◆ **Try it**
Among the lines below, return each one that contains the word "matin".

□ □ □ □

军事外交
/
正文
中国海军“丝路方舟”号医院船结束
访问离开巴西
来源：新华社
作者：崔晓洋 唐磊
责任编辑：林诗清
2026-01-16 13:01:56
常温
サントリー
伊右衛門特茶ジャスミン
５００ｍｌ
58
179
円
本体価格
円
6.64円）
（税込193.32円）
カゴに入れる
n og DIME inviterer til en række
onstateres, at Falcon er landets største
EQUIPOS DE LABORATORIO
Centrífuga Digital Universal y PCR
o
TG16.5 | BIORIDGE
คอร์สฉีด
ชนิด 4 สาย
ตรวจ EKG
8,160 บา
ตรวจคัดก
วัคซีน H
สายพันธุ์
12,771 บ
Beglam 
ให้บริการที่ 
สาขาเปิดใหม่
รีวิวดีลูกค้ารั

□ □ □ □

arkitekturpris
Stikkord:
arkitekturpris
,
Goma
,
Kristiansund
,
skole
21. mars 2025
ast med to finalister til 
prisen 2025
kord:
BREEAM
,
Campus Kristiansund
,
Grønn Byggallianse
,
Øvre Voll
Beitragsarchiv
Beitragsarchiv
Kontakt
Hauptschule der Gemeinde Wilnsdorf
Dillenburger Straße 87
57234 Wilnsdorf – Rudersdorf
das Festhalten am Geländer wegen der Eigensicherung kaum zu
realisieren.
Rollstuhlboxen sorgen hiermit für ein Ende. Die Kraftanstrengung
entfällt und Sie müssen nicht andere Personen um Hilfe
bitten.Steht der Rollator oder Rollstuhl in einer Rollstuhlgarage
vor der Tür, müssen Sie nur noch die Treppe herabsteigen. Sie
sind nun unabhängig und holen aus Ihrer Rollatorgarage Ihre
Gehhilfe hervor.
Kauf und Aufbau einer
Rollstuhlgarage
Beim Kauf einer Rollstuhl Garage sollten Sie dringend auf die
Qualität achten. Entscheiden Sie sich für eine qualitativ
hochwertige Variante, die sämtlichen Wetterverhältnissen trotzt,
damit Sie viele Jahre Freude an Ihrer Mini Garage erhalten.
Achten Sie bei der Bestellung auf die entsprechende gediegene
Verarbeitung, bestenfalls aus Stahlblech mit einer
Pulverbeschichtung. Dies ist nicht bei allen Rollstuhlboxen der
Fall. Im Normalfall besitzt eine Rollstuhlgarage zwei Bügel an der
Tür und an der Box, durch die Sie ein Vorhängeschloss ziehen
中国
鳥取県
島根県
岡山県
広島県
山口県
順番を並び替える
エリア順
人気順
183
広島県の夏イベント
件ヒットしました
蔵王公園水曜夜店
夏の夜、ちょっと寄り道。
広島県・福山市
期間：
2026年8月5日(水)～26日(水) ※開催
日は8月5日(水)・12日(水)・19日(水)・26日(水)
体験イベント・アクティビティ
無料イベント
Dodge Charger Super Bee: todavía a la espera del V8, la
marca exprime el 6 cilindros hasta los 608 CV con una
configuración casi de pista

□ □ □ □

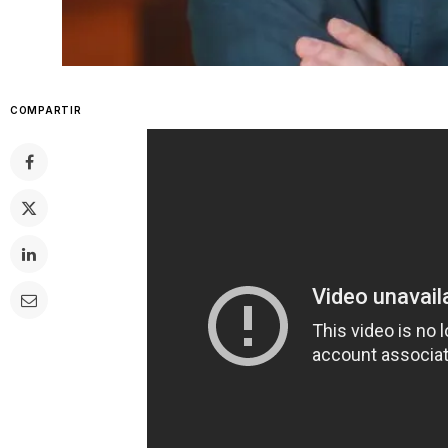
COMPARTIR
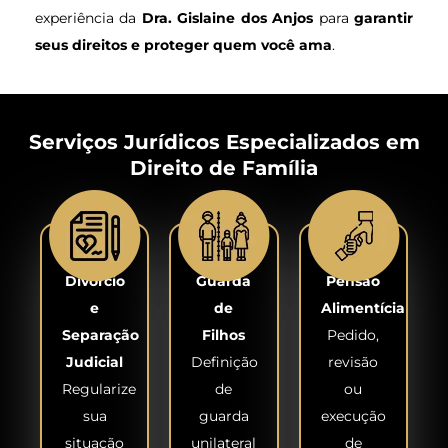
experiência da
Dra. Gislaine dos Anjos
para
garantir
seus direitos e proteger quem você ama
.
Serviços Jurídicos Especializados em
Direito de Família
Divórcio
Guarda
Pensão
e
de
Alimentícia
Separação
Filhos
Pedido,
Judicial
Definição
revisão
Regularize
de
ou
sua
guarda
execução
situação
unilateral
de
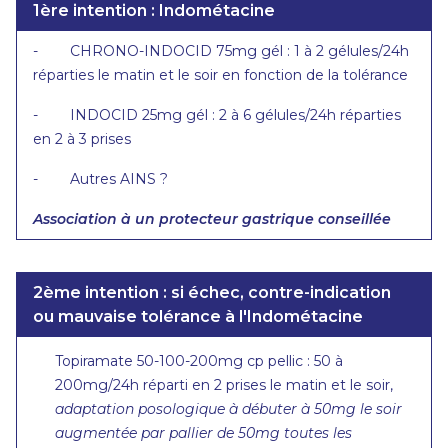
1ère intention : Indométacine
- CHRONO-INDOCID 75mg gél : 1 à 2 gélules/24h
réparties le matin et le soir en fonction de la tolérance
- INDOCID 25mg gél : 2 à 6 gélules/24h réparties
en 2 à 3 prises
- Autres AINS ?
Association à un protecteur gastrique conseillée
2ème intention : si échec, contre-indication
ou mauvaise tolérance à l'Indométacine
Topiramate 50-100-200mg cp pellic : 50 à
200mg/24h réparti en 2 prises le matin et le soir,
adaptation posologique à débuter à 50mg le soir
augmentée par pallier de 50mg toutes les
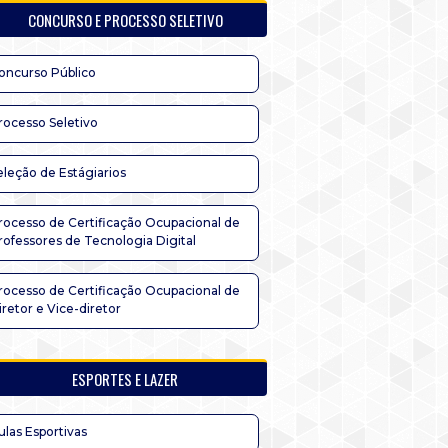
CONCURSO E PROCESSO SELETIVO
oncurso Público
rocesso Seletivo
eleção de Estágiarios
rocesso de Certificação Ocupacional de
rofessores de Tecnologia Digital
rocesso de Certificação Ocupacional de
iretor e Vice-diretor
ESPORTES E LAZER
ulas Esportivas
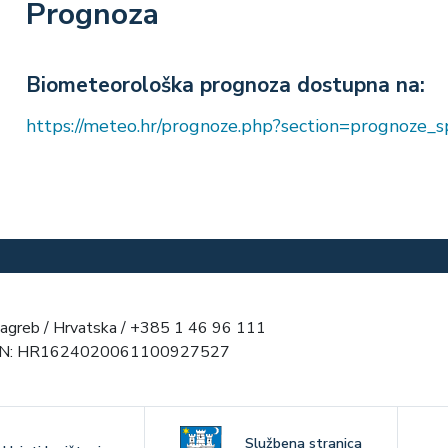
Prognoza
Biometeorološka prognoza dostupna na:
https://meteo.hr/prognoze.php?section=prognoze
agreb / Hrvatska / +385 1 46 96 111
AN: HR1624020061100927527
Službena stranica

□ □ □ □

◆ **Result for this task**
réparties le matin et le soir en fonction de la tolérance
200mg/24h réparti en 2 prises le matin et le soir,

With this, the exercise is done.